Work required:
Only the number is needed: the count of lines in the records with the word "more".

Available data:

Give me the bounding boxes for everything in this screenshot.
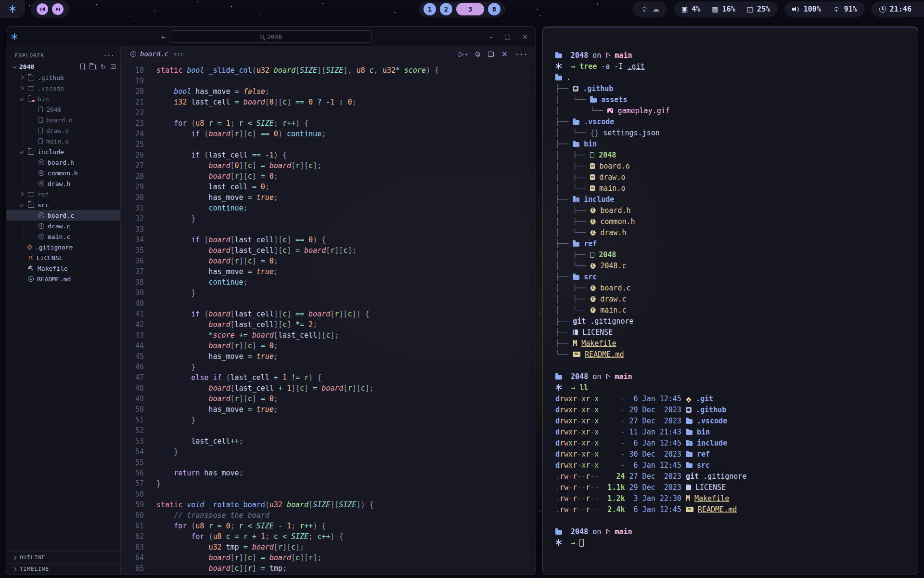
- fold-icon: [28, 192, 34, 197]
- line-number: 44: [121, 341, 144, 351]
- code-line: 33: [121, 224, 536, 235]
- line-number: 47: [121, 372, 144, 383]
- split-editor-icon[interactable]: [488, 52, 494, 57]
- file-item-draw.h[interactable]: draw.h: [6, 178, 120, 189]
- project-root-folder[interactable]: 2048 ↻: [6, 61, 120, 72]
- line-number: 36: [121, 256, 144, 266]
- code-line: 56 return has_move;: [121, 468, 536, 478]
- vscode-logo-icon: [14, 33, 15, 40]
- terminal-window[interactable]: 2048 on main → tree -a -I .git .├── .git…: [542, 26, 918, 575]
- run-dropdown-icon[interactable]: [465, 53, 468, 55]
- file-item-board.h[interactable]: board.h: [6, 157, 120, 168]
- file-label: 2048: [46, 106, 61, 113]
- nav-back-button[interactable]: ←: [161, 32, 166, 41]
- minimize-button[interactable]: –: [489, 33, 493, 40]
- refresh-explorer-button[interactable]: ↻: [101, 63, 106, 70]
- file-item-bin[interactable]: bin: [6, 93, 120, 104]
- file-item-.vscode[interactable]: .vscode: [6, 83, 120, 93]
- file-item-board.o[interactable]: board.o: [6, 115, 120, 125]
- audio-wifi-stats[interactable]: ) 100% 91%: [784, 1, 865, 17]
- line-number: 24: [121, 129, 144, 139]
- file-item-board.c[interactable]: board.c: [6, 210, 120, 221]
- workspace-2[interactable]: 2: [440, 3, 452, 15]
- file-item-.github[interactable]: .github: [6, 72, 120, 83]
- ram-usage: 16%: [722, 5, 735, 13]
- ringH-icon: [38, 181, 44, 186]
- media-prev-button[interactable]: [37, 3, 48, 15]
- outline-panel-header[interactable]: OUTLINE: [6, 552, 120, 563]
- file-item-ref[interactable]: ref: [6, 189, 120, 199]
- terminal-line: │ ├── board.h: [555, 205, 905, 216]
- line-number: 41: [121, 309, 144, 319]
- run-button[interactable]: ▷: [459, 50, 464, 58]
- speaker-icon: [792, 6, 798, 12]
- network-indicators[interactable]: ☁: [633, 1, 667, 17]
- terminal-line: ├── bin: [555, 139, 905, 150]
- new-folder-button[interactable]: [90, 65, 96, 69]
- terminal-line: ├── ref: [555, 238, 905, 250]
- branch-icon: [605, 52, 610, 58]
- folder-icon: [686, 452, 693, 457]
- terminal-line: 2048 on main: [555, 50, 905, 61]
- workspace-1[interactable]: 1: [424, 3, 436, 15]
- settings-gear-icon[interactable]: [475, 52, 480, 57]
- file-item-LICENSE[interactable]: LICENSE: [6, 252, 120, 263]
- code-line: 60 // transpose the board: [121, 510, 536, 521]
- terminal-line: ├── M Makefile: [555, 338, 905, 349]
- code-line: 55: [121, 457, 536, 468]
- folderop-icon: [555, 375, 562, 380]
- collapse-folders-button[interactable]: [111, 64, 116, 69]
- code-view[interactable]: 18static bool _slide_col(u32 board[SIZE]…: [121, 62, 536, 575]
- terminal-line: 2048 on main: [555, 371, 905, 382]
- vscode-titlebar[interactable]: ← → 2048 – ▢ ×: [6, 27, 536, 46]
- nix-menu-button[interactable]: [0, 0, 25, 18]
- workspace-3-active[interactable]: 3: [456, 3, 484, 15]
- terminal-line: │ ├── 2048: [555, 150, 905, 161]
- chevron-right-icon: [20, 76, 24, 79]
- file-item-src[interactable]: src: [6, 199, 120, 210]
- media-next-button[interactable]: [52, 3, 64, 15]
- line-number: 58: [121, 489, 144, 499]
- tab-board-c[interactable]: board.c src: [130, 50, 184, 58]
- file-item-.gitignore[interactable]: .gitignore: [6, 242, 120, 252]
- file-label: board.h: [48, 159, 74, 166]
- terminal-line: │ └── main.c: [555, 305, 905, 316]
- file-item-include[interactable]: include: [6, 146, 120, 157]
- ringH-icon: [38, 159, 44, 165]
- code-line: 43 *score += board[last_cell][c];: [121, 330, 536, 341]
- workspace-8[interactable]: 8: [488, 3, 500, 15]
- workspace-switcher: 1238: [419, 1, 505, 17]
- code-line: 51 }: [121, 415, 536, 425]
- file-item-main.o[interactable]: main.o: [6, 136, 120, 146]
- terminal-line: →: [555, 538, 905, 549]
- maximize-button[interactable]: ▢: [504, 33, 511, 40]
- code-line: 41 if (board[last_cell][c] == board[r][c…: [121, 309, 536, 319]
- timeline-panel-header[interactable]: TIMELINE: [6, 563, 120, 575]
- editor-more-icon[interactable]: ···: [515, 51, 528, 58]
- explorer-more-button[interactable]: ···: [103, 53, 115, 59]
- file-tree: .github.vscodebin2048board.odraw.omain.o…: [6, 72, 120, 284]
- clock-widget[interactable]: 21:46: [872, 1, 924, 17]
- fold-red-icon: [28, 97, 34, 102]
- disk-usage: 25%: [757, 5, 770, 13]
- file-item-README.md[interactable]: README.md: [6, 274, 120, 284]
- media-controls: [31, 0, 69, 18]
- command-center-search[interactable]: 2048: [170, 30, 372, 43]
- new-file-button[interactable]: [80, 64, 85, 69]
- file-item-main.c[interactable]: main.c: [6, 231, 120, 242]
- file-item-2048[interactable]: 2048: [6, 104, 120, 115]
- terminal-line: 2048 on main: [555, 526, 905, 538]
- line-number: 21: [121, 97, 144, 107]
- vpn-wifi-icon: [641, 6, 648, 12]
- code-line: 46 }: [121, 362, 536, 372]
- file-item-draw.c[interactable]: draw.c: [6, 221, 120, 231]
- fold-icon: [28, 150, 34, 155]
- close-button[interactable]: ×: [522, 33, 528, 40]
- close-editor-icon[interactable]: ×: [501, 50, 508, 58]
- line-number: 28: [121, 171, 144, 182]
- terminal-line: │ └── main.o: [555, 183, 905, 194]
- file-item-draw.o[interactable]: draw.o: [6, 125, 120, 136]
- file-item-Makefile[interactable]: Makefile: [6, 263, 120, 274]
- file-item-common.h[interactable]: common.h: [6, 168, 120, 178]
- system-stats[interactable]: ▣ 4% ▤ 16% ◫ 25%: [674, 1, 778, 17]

Exercise solution:
2